The foundation fumed when Oklahoma Governor Kevin Stitt designated March 26 as a “Statewide Day of Prayer” and quoted the Hebrew Bible and the New Testament in urging “Oklahomans of all faiths and religious backgrounds to join together in prayer for all those affected by COVID-19, including our health care professionals on the front lines and those who have suffered harm or lost loved ones.” It fired off a four-page letter to the governor’s office, declaring that his proclamation “constitutes an inappropriate endorsement of religion by the highest executive in the state.” By calling on Oklahomans to pray, it admonished, “you abridge your duty to remain neutral and to respect the freedom of conscience of all your citizens.”

The atheist group had issued a similar rebuke to the governors of Utah and of South Carolina a couple days earlier. And on March 23, the FFRF had flipped out over what it called “Vice President Mike Pence’s call to the American people to shower churches with their generosity.”

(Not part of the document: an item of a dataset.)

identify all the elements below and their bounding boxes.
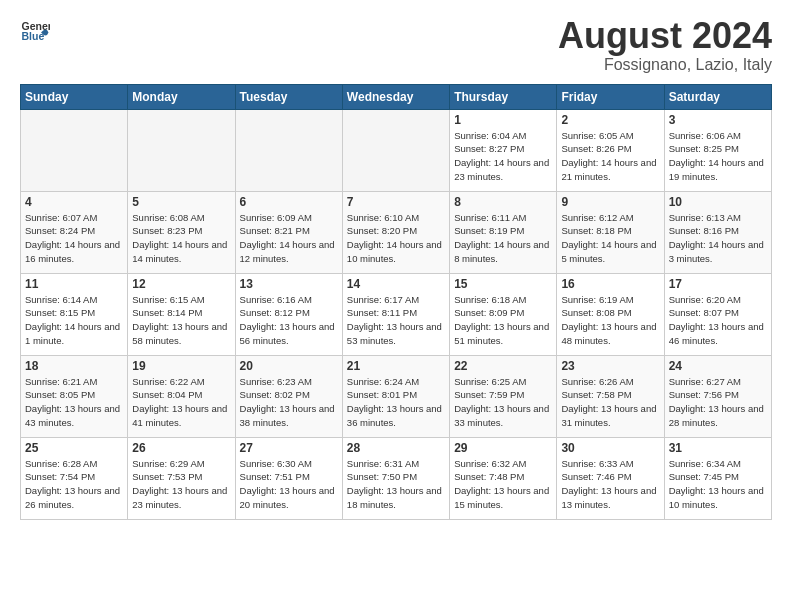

What Pence had said, during a March 21 coronavirus briefing at the White House, was that even if Americans can’t attend services during the pandemic, they should still give charity through their church, “because all the ministries are continuing to play a vital role in our communities.” According to the FFRF, that was outrageous.

No American officials, it declared, “should lend the power and prestige of their office to a particular church or to religion in general.” For Pence to encourage Americans to donate to their church was “an egregious betrayal of the country’s founding principles.”

Rubbish.

There is not the slightest reason an elected official cannot urge Americans to give generously to charity. Far from being a “betrayal” of American principles, support for religion is as American as a Fourth of July parade. The First Amendment explicitly protects the “free exercise” of religion. Nothing in American law or tradition supports the idea that presidents and vice presidents — who take their inaugural oath on a Bible and conclude with “so help me God” — must never be heard to encourage or uphold faith.

America’s greatest presidents repeatedly — sometimes emphatically — made references to religion. At times of trouble, George Washington issued public calls for fasting and prayer, and he stressed the importance of religion in his Farewell Address. Abraham Lincoln’s eloquent Second Inaugural is ardent in addressing God’s role in the Civil War.

Nothing is more normal than the invocation of God in our public life. Whether the Freedom From Religion Foundation likes it or not, politics and religion are not strangers in America. Faith and freedom go together in our society, as we aspire, however imperfectly, to become one nation under God, with liberty and justice for all.